---------- Extracted information ----------

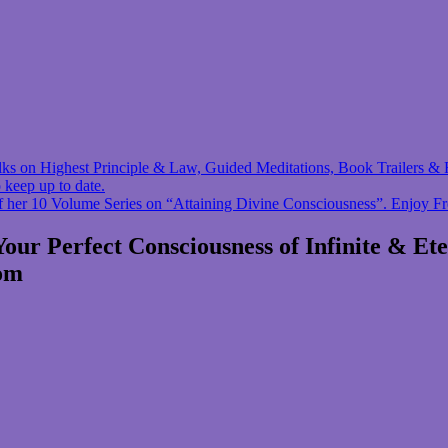
 talks on Highest Principle & Law, Guided Meditations, Book Trailers
 keep up to date.
f her 10 Volume Series on “Attaining Divine Consciousness”. Enjoy F
r Perfect Consciousness of Infinite & Et
com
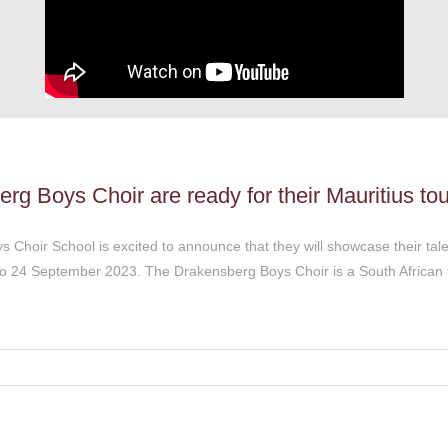
g Boys Choir are ready for their Mauritius tou
Choir School is excited to announce that they will showcase their talen
 to 24 September 2023. The Drakensberg Boys Choir is a South African 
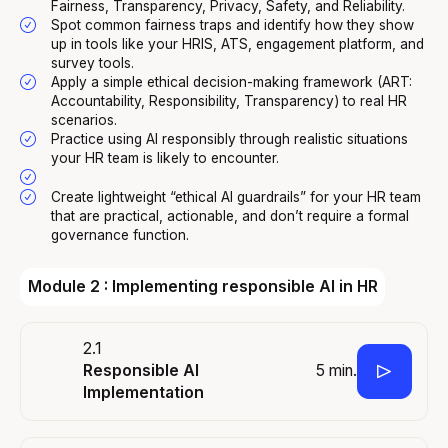
Fairness, Transparency, Privacy, Safety, and Reliability.
Spot common fairness traps and identify how they show
up in tools like your HRIS, ATS, engagement platform, and
survey tools.
Apply a simple ethical decision-making framework (ART:
Accountability, Responsibility, Transparency) to real HR
scenarios.
Practice using AI responsibly through realistic situations
your HR team is likely to encounter.
Create lightweight “ethical AI guardrails” for your HR team
that are practical, actionable, and don’t require a formal
governance function.
Module 2 : Implementing responsible AI in HR
2.1
5 min.
Responsible AI
Implementation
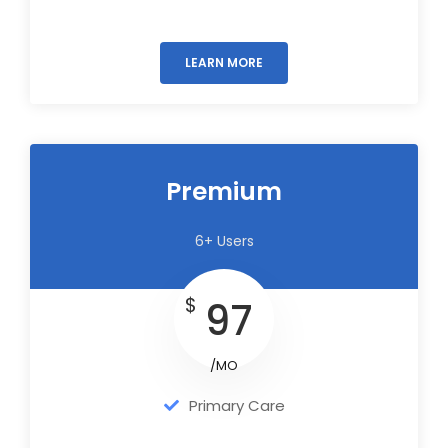
LEARN MORE
Premium
6+ Users
$
97
/MO
Primary Care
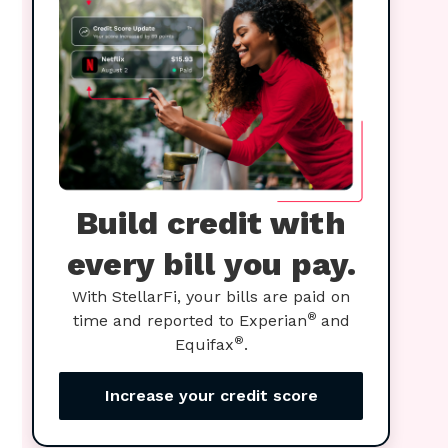
Build credit with
every bill you pay.
With StellarFi, your bills are paid on
®
time and reported to Experian
and
®
Equifax
.
Increase your credit score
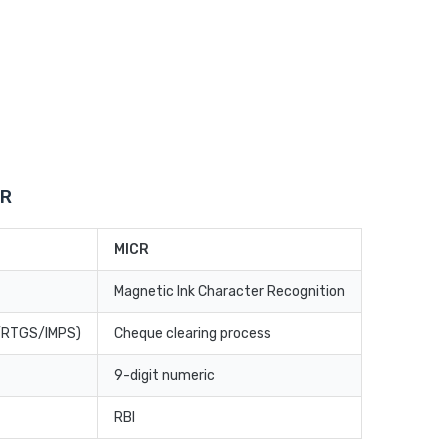
CR
MICR
Magnetic Ink Character Recognition
T/RTGS/IMPS)
Cheque clearing process
9-digit numeric
RBI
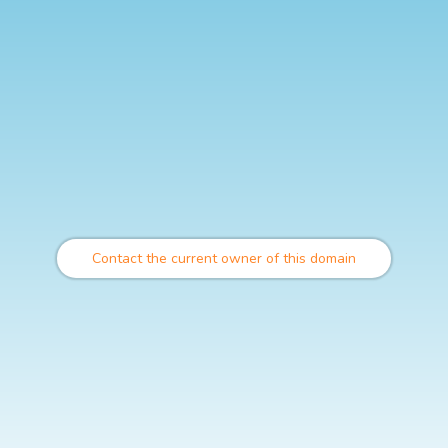
Contact the current owner of this domain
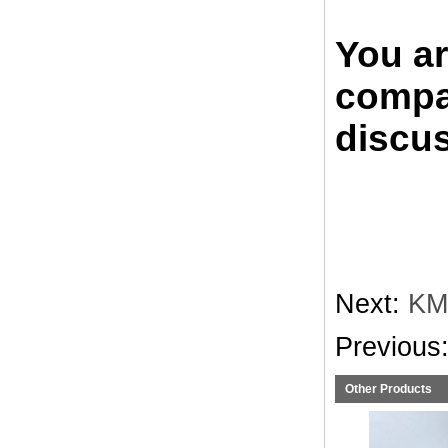
You a
compan
discus
Next:
KM
Previous
Other Products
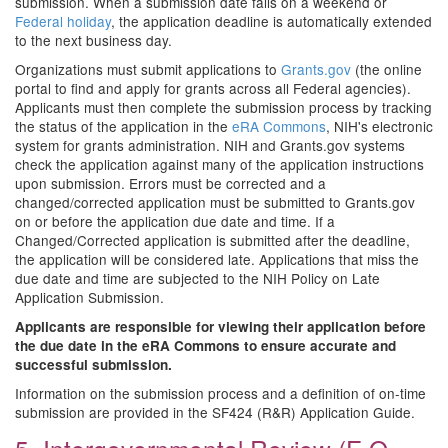
submission. When a submission date falls on a weekend or
Federal holiday
, the application deadline is automatically extended
to the next business day.
Organizations must submit applications to
Grants.gov
(the online
portal to find and apply for grants across all Federal agencies).
Applicants must then complete the submission process by tracking
the status of the application in the
eRA Commons
, NIH's electronic
system for grants administration. NIH and Grants.gov systems
check the application against many of the application instructions
upon submission. Errors must be corrected and a
changed/corrected application must be submitted to Grants.gov
on or before the application due date and time. If a
Changed/Corrected application is submitted after the deadline,
the application will be considered late. Applications that miss the
due date and time are subjected to the NIH Policy on Late
Application Submission.
Applicants are responsible for viewing their application before
the due date in the eRA Commons to ensure accurate and
successful submission.
Information on the submission process and a definition of on-time
submission are provided in the SF424 (R&R) Application Guide.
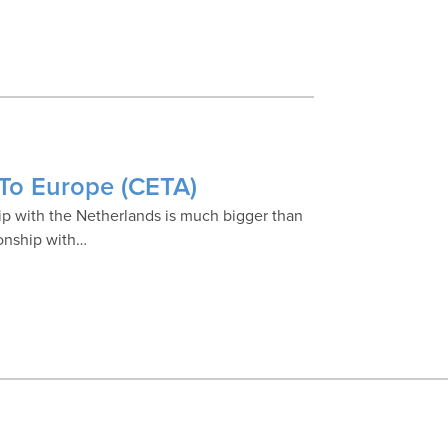
 To Europe (CETA)
p with the Netherlands is much bigger than
ionship with…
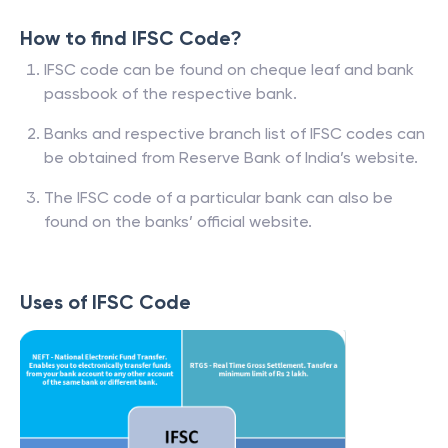
How to find IFSC Code?
IFSC code can be found on cheque leaf and bank
passbook of the respective bank.
Banks and respective branch list of IFSC codes can
be obtained from Reserve Bank of India’s website.
The IFSC code of a particular bank can also be
found on the banks’ official website.
Uses of IFSC Code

----------

Lines with the string "tools": pick each one out of the material and return it.

§ **Solution for this task**:
up in tools like your HRIS, ATS, engagement platform, and
survey tools.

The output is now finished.